Bei vorgeburtlichen Untersuchungen können viele Erkrankungen und Fehlbildungen schon im Bauch der Mutter entdeckt bzw. ausgeschlossen werden. Bei etwa einem von 2.500 Kindern findet sich ein Loch im Zwerchfell – eine so genannte Zwerchfellhernie. Rund die Hälfte dieser Kinder ist ansonsten vollkommen normal entwickelt und hat keine anderen Fehlbildungen.

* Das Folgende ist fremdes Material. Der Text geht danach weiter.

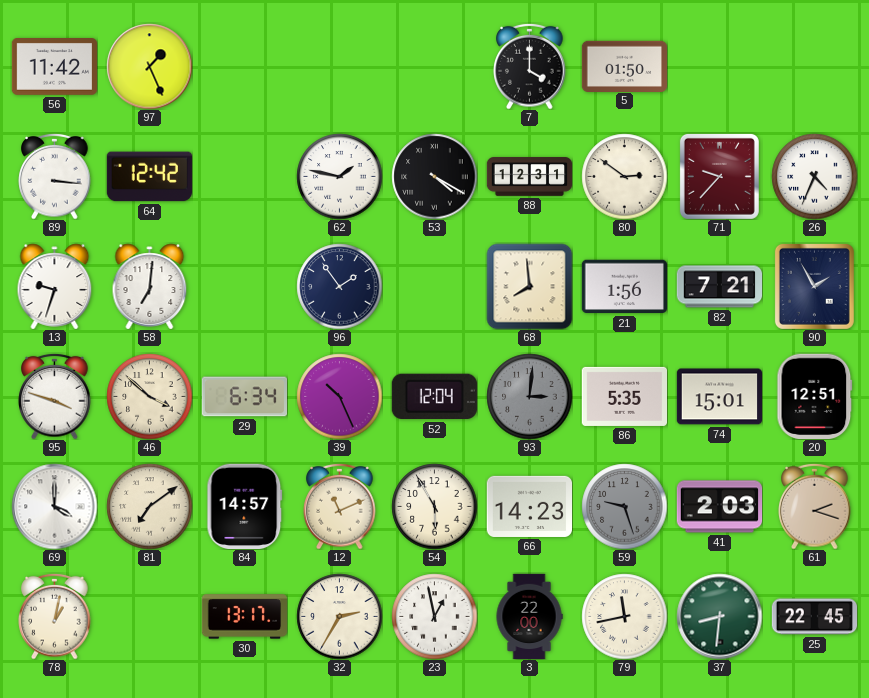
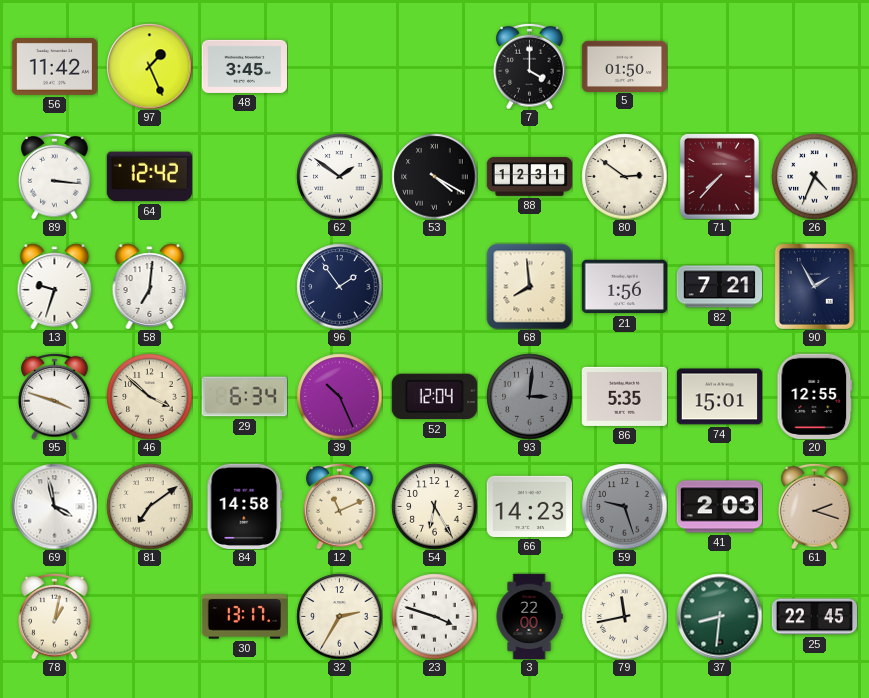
48: none -> 3:45
62: 1:47 -> 1:51
71: 9:37 -> 7:37
20: 12:51 -> 12:55
69: 4:00 -> 3:58
84: 14:57 -> 14:58
54: 5:55 -> 6:25
23: 12:58 -> 3:48
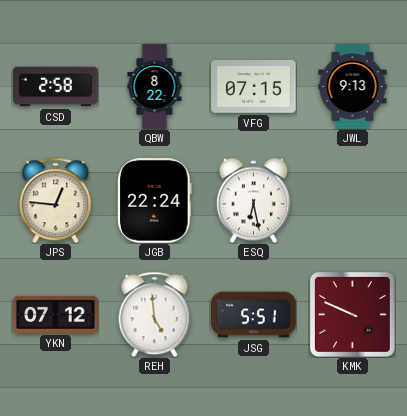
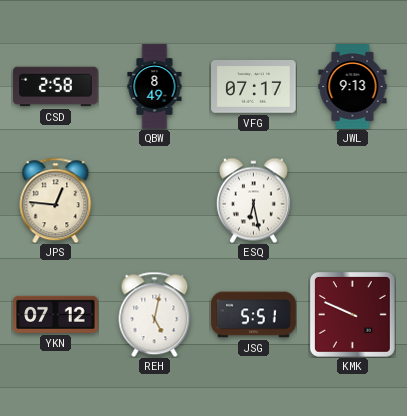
QBW: 8:22 -> 8:49
VFG: 07:15 -> 07:17
JGB: 22:24 -> none
REH: 4:59 -> 5:02
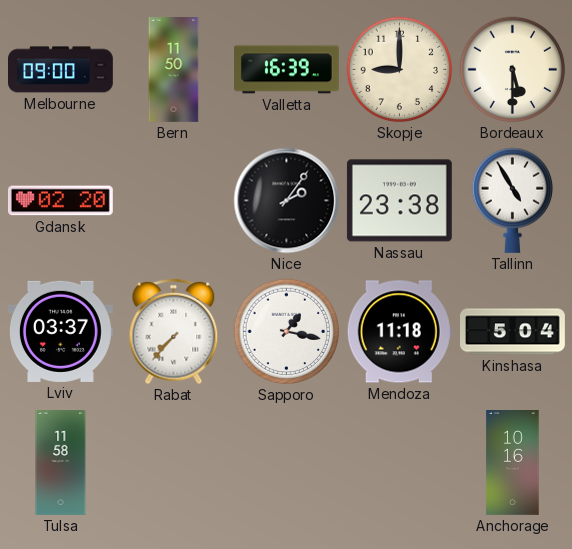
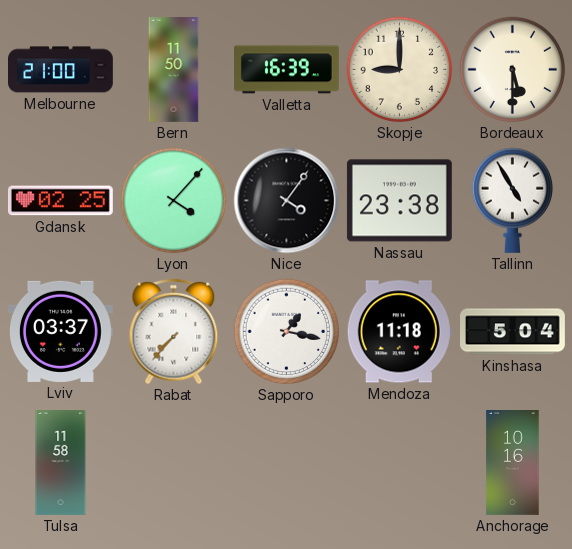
Melbourne: 09:00 -> 21:00
Gdansk: 02:20 -> 02:25
Lyon: none -> 4:07
Nice: 2:06 -> 4:06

Dennoch kann eine solche Zwerchfellhernie für betroffene Kinder fatale Folgen haben: Durch den fehlenden Verschluss des Zwerchfells sind Bauch und Brusthöhle nicht voneinander getrennt, so dass sich Bauchorgane wie Leber, Magen, Darm und Milz in die Brusthöhle des Kindes verlagern. Schon im Mutterleib werden die Lungen des Babys dadurch zusammengedrückt und in ihrer Entfaltung stark beeinträchtigt. Kommt das Kind so zur Welt, sind die Lungen wegen des Platzmangels oft lebensbedrohlich unterentwickelt.

Behandlung von Zwerchfellhernien

Um die Überlebenschancen für Ungeborene mit selbst kleinsten Lungen zu erhöhen, führt das DZFT einen minimal-invasiven vorgeburtlichen Eingriff durch: Ein zeitweiser Verschluss der kindlichen Luftröhre (Fetoskopische Tracheal-Ballonokklusion) über einen Zeitraum von zwei bis vier Wochen verhindert, dass die Flüssigkeit, die normalerweise von der Lunge gebildet wird, ins Fruchtwasser abfließen kann. Dadurch dehnt sich die Lunge aus, wächst und wird größer. Oft verbessert sich dadurch zusätzlich auch die Durchblutung der Lungen. Professor Kohl, der Leiter des DZFT, hat diese Operationstechnik mitentwickelt und 2003 in Deutschland erstmals eingeführt.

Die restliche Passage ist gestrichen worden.